(Extracted page text data)
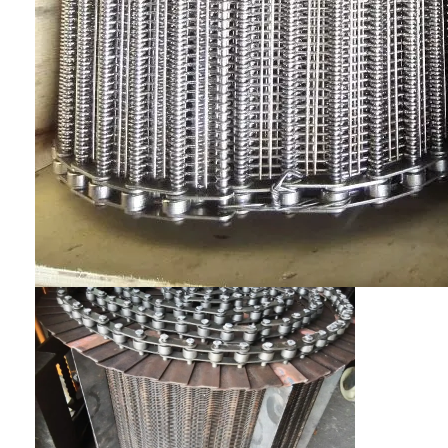
공장 투어
품질 관리
연락처
뉴스
모든 케이스
스테인레스 강 메시 벨트
나선형 와이어 메쉬
고온 와이어 메쉬
식품 메시 벨트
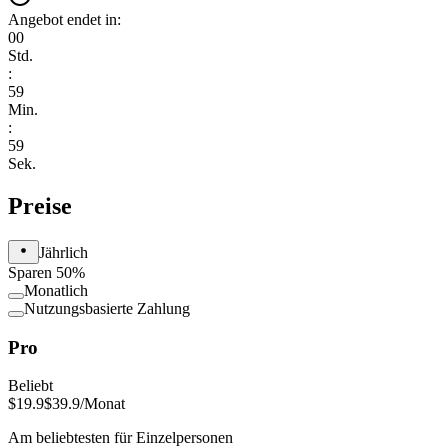
Angebot endet in:
00
Std.
:
59
Min.
:
59
Sek.
Preise
Jährlich
Sparen 50%
Monatlich
Nutzungsbasierte Zahlung
Pro
Beliebt
$19.9
$39.9
/Monat
Am beliebtesten für Einzelpersonen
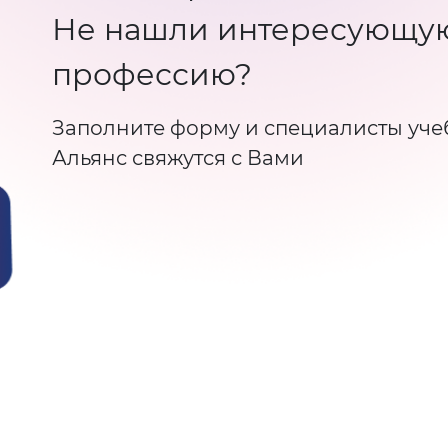
Не нашли интересующу
профессию?
Заполните форму и специалисты уче
Альянс свяжутся с Вами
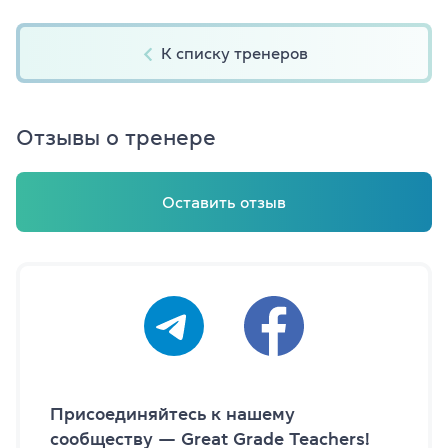
К списку тренеров
Отзывы о тренере
Оставить отзыв
Присоединяйтесь к нашему
сообществу — Great Grade Teachers!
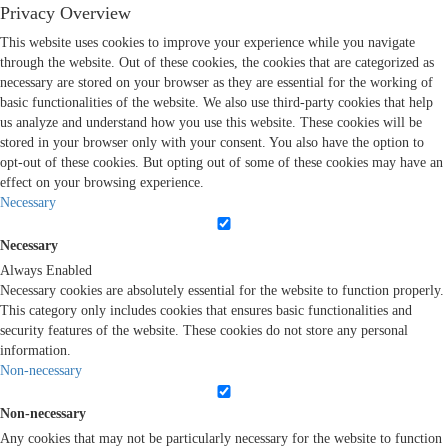
Privacy Overview
This website uses cookies to improve your experience while you navigate
through the website. Out of these cookies, the cookies that are categorized as
necessary are stored on your browser as they are essential for the working of
basic functionalities of the website. We also use third-party cookies that help
us analyze and understand how you use this website. These cookies will be
stored in your browser only with your consent. You also have the option to
opt-out of these cookies. But opting out of some of these cookies may have an
effect on your browsing experience.
Necessary
Necessary
Always Enabled
Necessary cookies are absolutely essential for the website to function properly.
This category only includes cookies that ensures basic functionalities and
security features of the website. These cookies do not store any personal
information.
Non-necessary
Non-necessary
Any cookies that may not be particularly necessary for the website to function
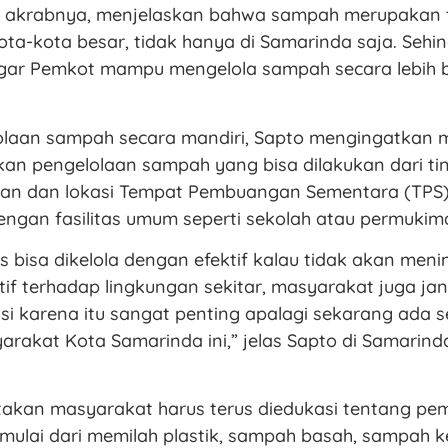
 akrabnya, menjelaskan bahwa sampah merupakan
ota-kota besar, tidak hanya di Samarinda saja. Sehin
ar Pemkot mampu mengelola sampah secara lebih b
lolaan sampah secara mandiri, Sapto mengingatkan
an pengelolaan sampah yang bisa dilakukan dari tin
ahan dan lokasi Tempat Pembuangan Sementara (TPS)
ngan fasilitas umum seperti sekolah atau permukim
 bisa dikelola dengan efektif kalau tidak akan men
f terhadap lingkungan sekitar, masyarakat juga ja
si karena itu sangat penting apalagi sekarang ada s
arakat Kota Samarinda ini,” jelas Sapto di Samarinda
akan masyarakat harus terus diedukasi tentang p
mulai dari memilah plastik, sampah basah, sampah 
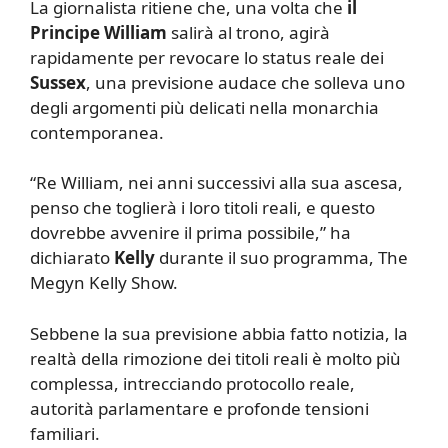
La giornalista ritiene che, una volta che
il
Principe William
salirà al trono, agirà
rapidamente per revocare lo status reale dei
Sussex
, una previsione audace che solleva uno
degli argomenti più delicati nella monarchia
contemporanea.
“Re William, nei anni successivi alla sua ascesa,
penso che toglierà i loro titoli reali, e questo
dovrebbe avvenire il prima possibile,” ha
dichiarato
Kelly
durante il suo programma, The
Megyn Kelly Show.
Sebbene la sua previsione abbia fatto notizia, la
realtà della rimozione dei titoli reali è molto più
complessa, intrecciando protocollo reale,
autorità parlamentare e profonde tensioni
familiari.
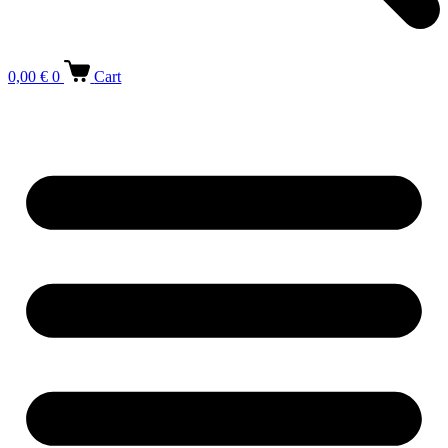
0,00
€
0
Cart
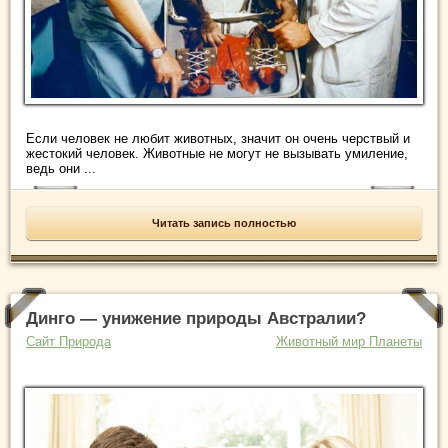
Если человек не любит животных, значит он очень черствый и
жестокий человек. Животные не могут не вызывать умиление,
ведь они ...
Читать запись полностью
Динго — унижение природы Австралии?
Сайт Природа
Животный мир Планеты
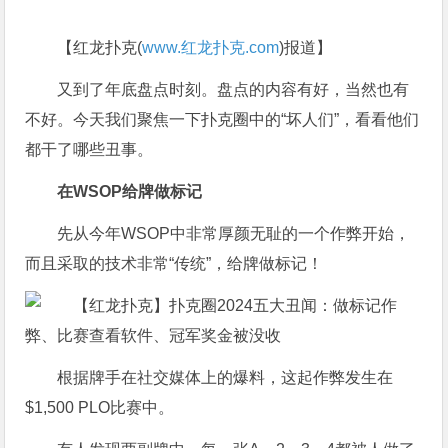
【红龙扑克(
www.红龙扑克.com
)报道】
又到了年底盘点时刻。盘点的内容有好，当然也有
不好。今天我们聚焦一下扑克圈中的“坏人们”，看看他们
都干了哪些丑事。
在WSOP给牌做标记
先从今年WSOP中非常厚颜无耻的一个作弊开始，
而且采取的技术非常“传统”，给牌做标记！
根据牌手在社交媒体上的爆料，这起作弊发生在
$1,500 PLO比赛中。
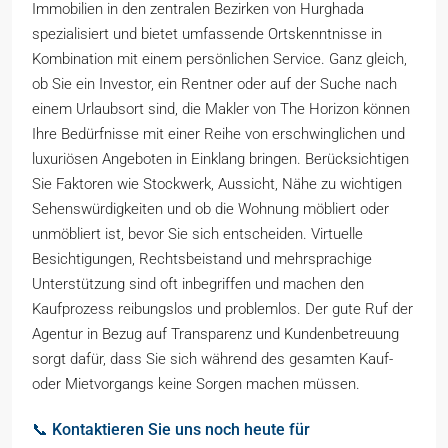
Immobilien in den zentralen Bezirken von Hurghada
spezialisiert und bietet umfassende Ortskenntnisse in
Kombination mit einem persönlichen Service. Ganz gleich,
ob Sie ein Investor, ein Rentner oder auf der Suche nach
einem Urlaubsort sind, die Makler von The Horizon können
Ihre Bedürfnisse mit einer Reihe von erschwinglichen und
luxuriösen Angeboten in Einklang bringen. Berücksichtigen
Sie Faktoren wie Stockwerk, Aussicht, Nähe zu wichtigen
Sehenswürdigkeiten und ob die Wohnung möbliert oder
unmöbliert ist, bevor Sie sich entscheiden. Virtuelle
Besichtigungen, Rechtsbeistand und mehrsprachige
Unterstützung sind oft inbegriffen und machen den
Kaufprozess reibungslos und problemlos. Der gute Ruf der
Agentur in Bezug auf Transparenz und Kundenbetreuung
sorgt dafür, dass Sie sich während des gesamten Kauf-
oder Mietvorgangs keine Sorgen machen müssen.
📞 Kontaktieren Sie uns noch heute für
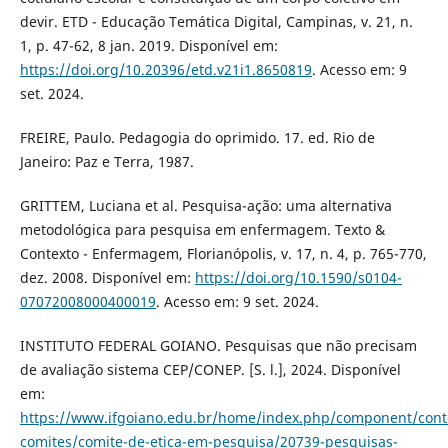
devir. ETD - Educação Temática Digital, Campinas, v. 21, n.
1, p. 47-62, 8 jan. 2019. Disponível em:
https://doi.org/10.20396/etd.v21i1.8650819
. Acesso em: 9
set. 2024.
FREIRE, Paulo. Pedagogia do oprimido. 17. ed. Rio de
Janeiro: Paz e Terra, 1987.
GRITTEM, Luciana et al. Pesquisa-ação: uma alternativa
metodológica para pesquisa em enfermagem. Texto &
Contexto - Enfermagem, Florianópolis, v. 17, n. 4, p. 765-770,
dez. 2008. Disponível em:
https://doi.org/10.1590/s0104-
07072008000400019
. Acesso em: 9 set. 2024.
INSTITUTO FEDERAL GOIANO. Pesquisas que não precisam
de avaliação sistema CEP/CONEP. [S. l.], 2024. Disponível
em:
https://www.ifgoiano.edu.br/home/index.php/component/conte
comites/comite-de-etica-em-pesquisa/20739-pesquisas-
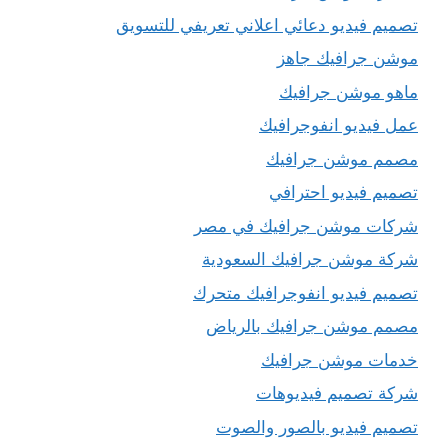
تصميم فيديو دعائي اعلاني تعريفي للتسويق
موشن جرافيك جاهز
ماهو موشن جرافيك
عمل فيديو انفوجرافيك
مصمم موشن جرافيك
تصميم فيديو احترافي
شركات موشن جرافيك في مصر
شركة موشن جرافيك السعودية
تصميم فيديو انفوجرافيك متحرك
مصمم موشن جرافيك بالرياض
خدمات موشن جرافيك
شركة تصميم فيديوهات
تصميم فيديو بالصور والصوت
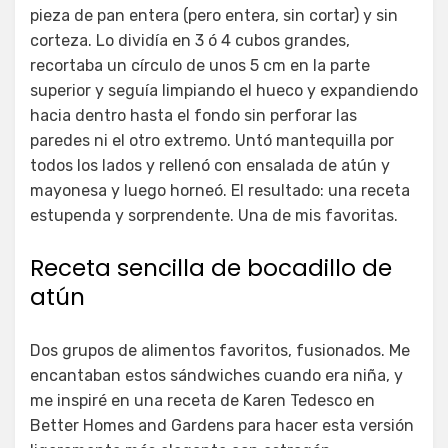
pieza de pan entera (pero entera, sin cortar) y sin
corteza. Lo dividía en 3 ó 4 cubos grandes,
recortaba un círculo de unos 5 cm en la parte
superior y seguía limpiando el hueco y expandiendo
hacia dentro hasta el fondo sin perforar las
paredes ni el otro extremo. Untó mantequilla por
todos los lados y rellenó con ensalada de atún y
mayonesa y luego horneó. El resultado: una receta
estupenda y sorprendente. Una de mis favoritas.
Receta sencilla de bocadillo de
atún
Dos grupos de alimentos favoritos, fusionados. Me
encantaban estos sándwiches cuando era niña, y
me inspiré en una receta de Karen Tedesco en
Better Homes and Gardens para hacer esta versión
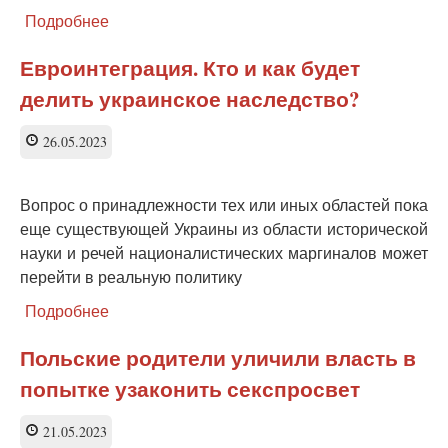
Подробнее
о
Урок
польской
Евроинтеграция. Кто и как будет
демократии
делить украинское наследство?
нашим
прозападным
элитариям
26.05.2023
Вопрос о принадлежности тех или иных областей пока
еще существующей Украины из области исторической
науки и речей националистических маргиналов может
перейти в реальную политику
Подробнее
о
Евроинтеграция.
Кто
Польские родители уличили власть в
и
попытке узаконить секспросвет
как
будет
делить
21.05.2023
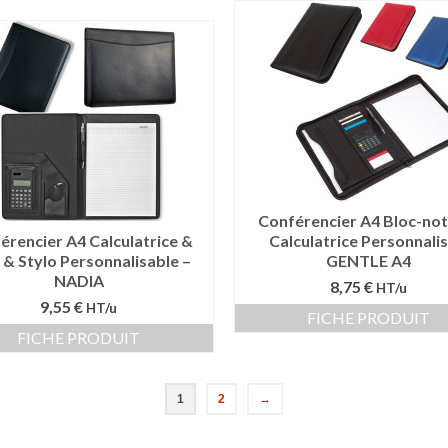
Conférencier A4 Bloc-not
érencier A4 Calculatrice &
Calculatrice Personnalis
 & Stylo Personnalisable –
GENTLE A4
NADIA
8,75 €
HT/u
9,55 €
HT/u
FICHE PRODUIT
FICHE PRODUIT
1
2
→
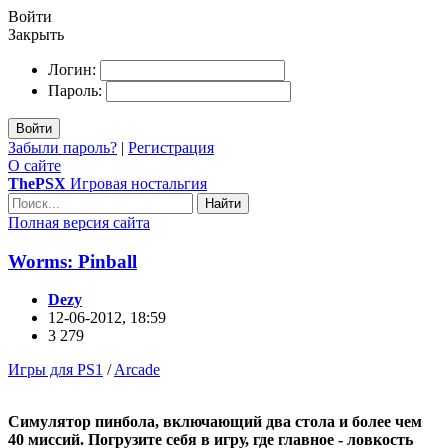
Войти
Закрыть
Логин:
Пароль:
Войти
Забыли пароль?
|
Регистрация
О сайте
ThePSX
Игровая ностальгия
Найти
Полная версия сайта
Worms: Pinball
Dezy
12-06-2012, 18:59
3 279
Игры для PS1
/
Arcade
Симулятор пинбола, включающий два стола и более чем
40 миссий. Погрузите себя в игру, где главное - ловкость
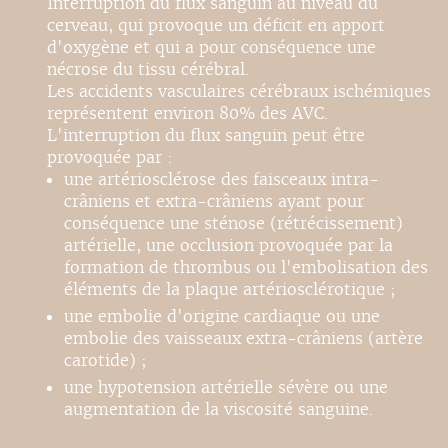
Interruption du flux sanguin au niveau du
cerveau, qui provoque un déficit en apport
d'oxygène et qui a pour conséquence une
nécrose du tissu cérébral.
Les accidents vasculaires cérébraux ischémiques
représentent environ 80% des AVC.
L'interruption du flux sanguin peut être
provoquée par :
une artériosclérose des faisceaux intra-
crâniens et extra-crâniens ayant pour
conséquence une sténose (rétrécissement)
artérielle, une occlusion provoquée par la
formation de thrombus ou l'embolisation des
éléments de la plaque artériosclérotique ;
une embolie d'origine cardiaque ou une
embolie des vaisseaux extra-crâniens (artère
carotide) ;
une hypotension artérielle sévère ou une
augmentation de la viscosité sanguine.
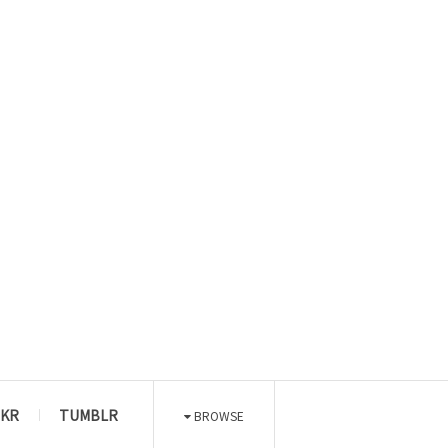
CKR
TUMBLR
BROWSE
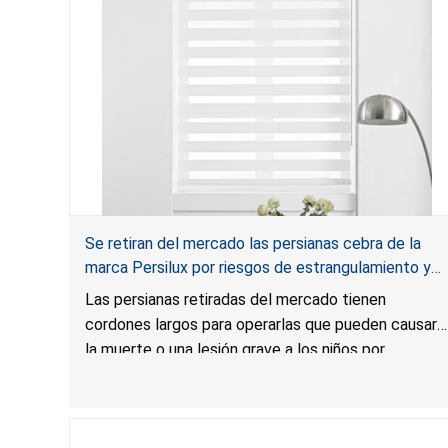
Se retiran del mercado las persianas cebra de la
marca Persilux por riesgos de estrangulamiento y
enredo, y riesgo de lesión grave o muerte; infringen
Las persianas retiradas del mercado tienen
la regla federal para cortinas; vendidas en Amazon
cordones largos para operarlas que pueden causar
la muerte o una lesión grave a los niños por
estrangulamiento y enredo. Las persianas infringen
la regla federal para cortinas y el producto
presenta un riesgo sustancial. Además, las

▸ EXERCISE BRIEF
If a picture sits between the line containing "realtà della rimozione" and the line containing "Читать запись полностью", leave it out, and return the lines of that range above exactly, both ends included.

▸ OUTPUT OF THE TASK
realtà della rimozione dei titoli reali è molto più
complessa, intrecciando protocollo reale,
autorità parlamentare e profonde tensioni
familiari.
0,00
€
0
Cart
Если человек не любит животных, значит он очень черствый и
жестокий человек. Животные не могут не вызывать умиление,
ведь они ...
Читать запись полностью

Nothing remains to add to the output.